|
Thank you, Mr.
Chairman, and I want to echo your comments regarding the need for all Federal
agencies to start devoting the attention and resources necessary to secure their
computer systems from attacks or misuse. The government must do more to protect
the sensitive personal, financial, proprietary and national security-related
data on its systems.
I also want to
stress how valuable the work of this Subcommittee has been in moving the ball
forward on these issues.

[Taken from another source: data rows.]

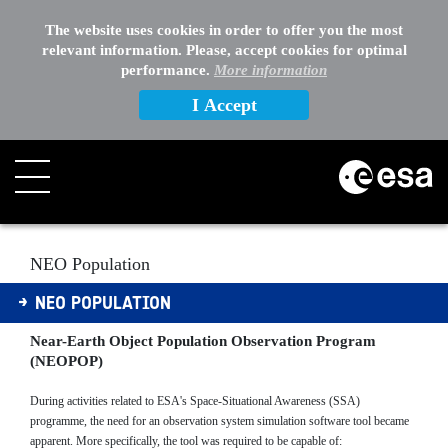
The website uses cookies in order to offer you the most
relevant information. Please, accept cookies for optimal
performance.
More information
I Accept
Search
NEO Population
NEO POPULATION
Near-Earth Object Population Observation Program
(NEOPOP)
During activities related to ESA's Space-Situational Awareness (SSA)
programme, the need for an observation system simulation software tool became
apparent. More specifically, the tool was required to be capable of: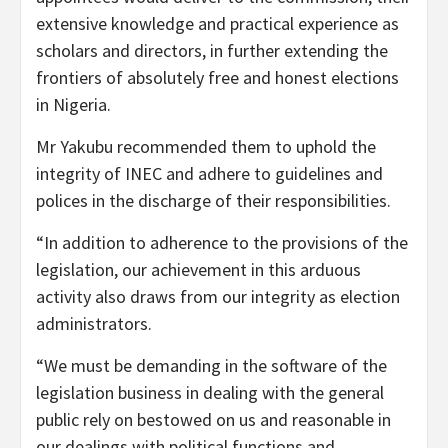
extensive knowledge and practical experience as
scholars and directors, in further extending the
frontiers of absolutely free and honest elections
in Nigeria.
Mr Yakubu recommended them to uphold the
integrity of INEC and adhere to guidelines and
polices in the discharge of their responsibilities.
“In addition to adherence to the provisions of the
legislation, our achievement in this arduous
activity also draws from our integrity as election
administrators.
“We must be demanding in the software of the
legislation business in dealing with the general
public rely on bestowed on us and reasonable in
our dealings with political functions and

There should be little doubt in anyone’s mind that,
absent the aggressive oversight of this Subcommittee, agencies such as EPA, DOE,
HCFA (now known as CMS) and others would not have taken many of the actions that
they recently have taken to improve the security of their sensitive data and
systems. While none of them are yet perfected, and none will likely ever be
perfected due to rapidly changing technology, keeping the pressure and the focus
on these issues is critically important to our nation and to its citizens.
As for the Commerce
Department – which is the focus of our hearing today – the GAO and Inspector
General audit findings are alarming. Ethical hackers from GAO and the Inspector
General’s office were able to have their way with the Department’s various
computer systems -- violating the integrity of the Department’s computer
networks virtually at will.
While these findings
are quite troubling, they don’t surprise me at all, based on the Committee’s
work at other agencies. When an Administration, such as the Clinton
Administration, devotes so little attention and resources to a particular
matter, we shouldn’t be surprised to find that such problems are so pervasive.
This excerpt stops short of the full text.